Ragi flour is best alternative for wheat flour. It is gluten free and can easily replace rice and wheat. Ragi is high in fiber, iron, amino acid, niacin, protein, carbohydrates, thiamine, riboflavin and calcium. It contains 11gm fiber, 0.19 mg riboflavin, 1.1 mg niacin, 328 Cal, 8 gm protein, 350 mg calcium, 3.9 mg iron, 75 gm carbohydrates and 0.42 mg thiamine per 100 gm. Ragi is good for heart and diabetic patient. As it is high in iron, useful for anemic patients. Malt and daliya is healthy diet for lactating women. It is also helpful for growing children, sports players, and laborer.

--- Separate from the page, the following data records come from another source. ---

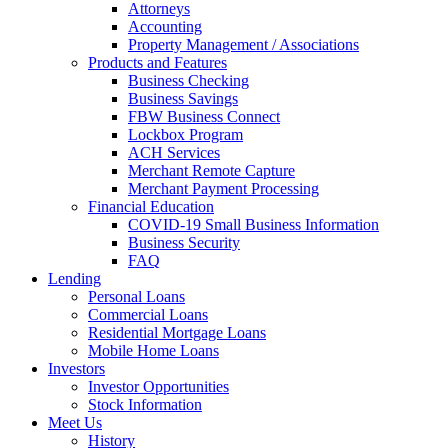
Attorneys
Accounting
Property Management / Associations
Products and Features
Business Checking
Business Savings
FBW Business Connect
Lockbox Program
ACH Services
Merchant Remote Capture
Merchant Payment Processing
Financial Education
COVID-19 Small Business Information
Business Security
FAQ
Lending
Personal Loans
Commercial Loans
Residential Mortgage Loans
Mobile Home Loans
Investors
Investor Opportunities
Stock Information
Meet Us
History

Q. What is ragi malt made of?
Ragi is suitable for all ages – from babies to old age. Grains are loaded with calcium, iron, protein, carbohydrates. For busy lifestyle a quick ready to eat instant food can be made using ragi grains. This instant food can be prepared by mixing roasted finger millet grains (60 g) with roasted green gram dal (15 g), roasted groundnut (10 g) and sesame seeds (5 g). The mixture is pounded to obtain a flour. When required, the powder is mixed with boiling water or milk to the desired thickness. Jaggery or salt are added to taste. This is best breakfast for those who wants to loose weight. The ragi instant food gives 16 g protein, 369 cal and 8% NDP cal per 100 g.
Q. How to eat ragi? Can it be eaten daily?
Yes, it can be eaten everyday with no side effects. Grains can be eaten in many different forms. Few popular forms are mentioned here.
- Sprouted: This form is useful to make khichadi, upma or salad toppings. Sprouted is most nutritious version of ragi. Sprouting recipe is same as other DIY sprouting method. Soak grains overnight. Drain water next time and keep seeds in clean muslin cloth. Keep the pot at warm place. Depend upon the whether sprouting may take 12 hours to 25 hours. At warm whether places sprouts grow fast.
- Flour / Atta: With flour we can make traditional India dishes like roti, papad, malt, kheer, bhakari, mudde and ladoo. Apart from this flour can be used in making idli, neer dosa, dhirade, healthy drink, pancake, cake, Indian noodles, chomai, hittu, murukku, finger millet java, masala flatbread, uppumavu, milkshake and many more.